▶ _SOURCE INFORMATION_:
######

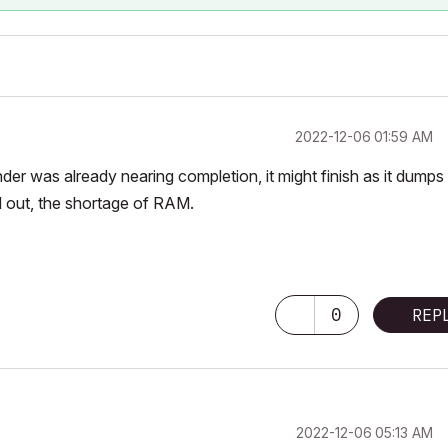
‎2022-12-06
01:59 AM
the render was already nearing completion, it might finish as it dumps
ed out, the shortage of RAM.
0
REP
‎2022-12-06
05:13 AM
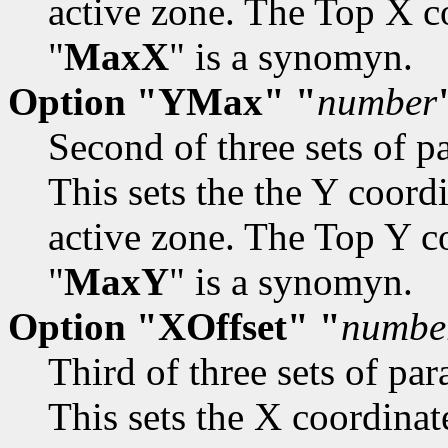
active zone. The Top X co
"
MaxX
" is a synomyn.
Option "YMax" "
number
Second of three sets of pa
This sets the the Y coord
active zone. The Top Y cor
"
MaxY
" is a synomyn.
Option "XOffset" "
numbe
Third of three sets of par
This sets the X coordinate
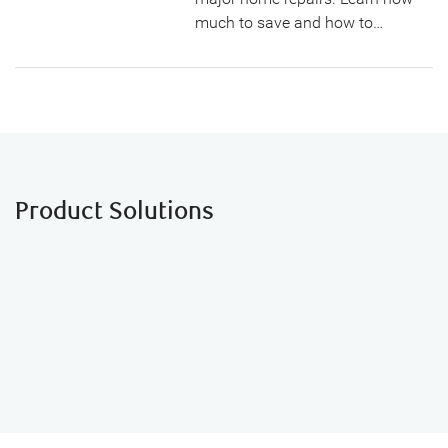
much to save and how to…
Product Solutions
NOMI Budgets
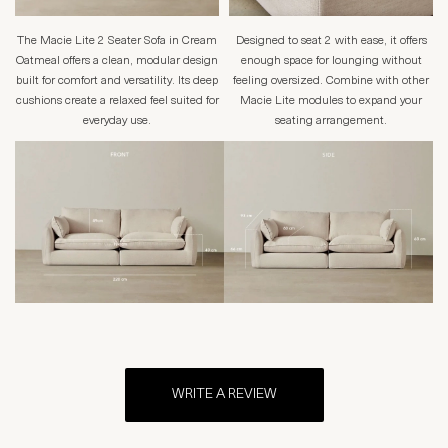
The Macie Lite 2 Seater Sofa in Cream
Designed to seat 2 with ease, it offers
Oatmeal offers a clean, modular design
enough space for lounging without
built for comfort and versatility. Its deep
feeling oversized. Combine with other
cushions create a relaxed feel suited for
Macie Lite modules to expand your
everyday use.
seating arrangement.
WRITE A REVIEW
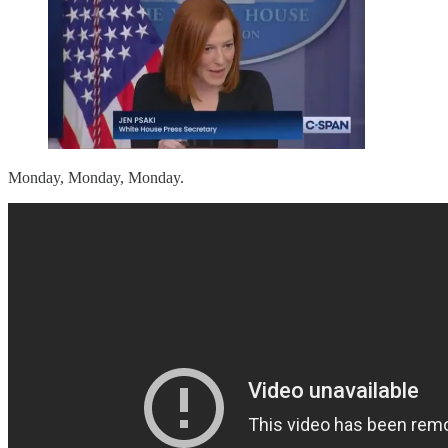
Monday, Monday, Monday.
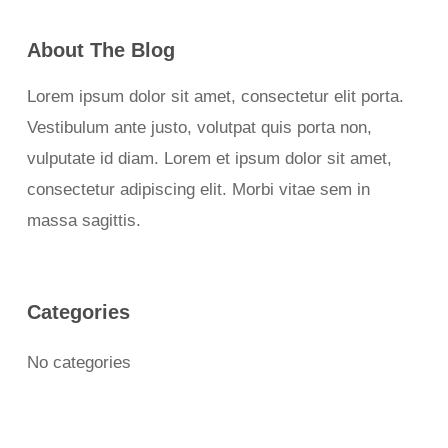
About The Blog
Lorem ipsum dolor sit amet, consectetur elit porta.
Vestibulum ante justo, volutpat quis porta non,
vulputate id diam. Lorem et ipsum dolor sit amet,
consectetur adipiscing elit. Morbi vitae sem in
massa sagittis.
Categories
No categories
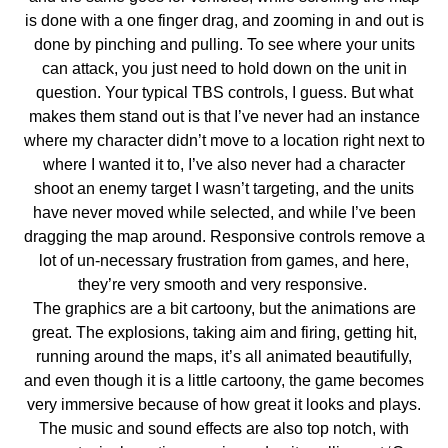
is done with a one finger drag, and zooming in and out is
done by pinching and pulling. To see where your units
can attack, you just need to hold down on the unit in
question. Your typical TBS controls, I guess. But what
makes them stand out is that I’ve never had an instance
where my character didn’t move to a location right next to
where I wanted it to, I’ve also never had a character
shoot an enemy target I wasn’t targeting, and the units
have never moved while selected, and while I’ve been
dragging the map around. Responsive controls remove a
lot of un-necessary frustration from games, and here,
they’re very smooth and very responsive.
The graphics are a bit cartoony, but the animations are
great. The explosions, taking aim and firing, getting hit,
running around the maps, it’s all animated beautifully,
and even though it is a little cartoony, the game becomes
very immersive because of how great it looks and plays.
The music and sound effects are also top notch, with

######

▶ _PROBLEM_: All that is needed is how many lines of the listing hold the word "amet", stated as one number.

▶ _ANSWER TO THE PROBLEM_: 2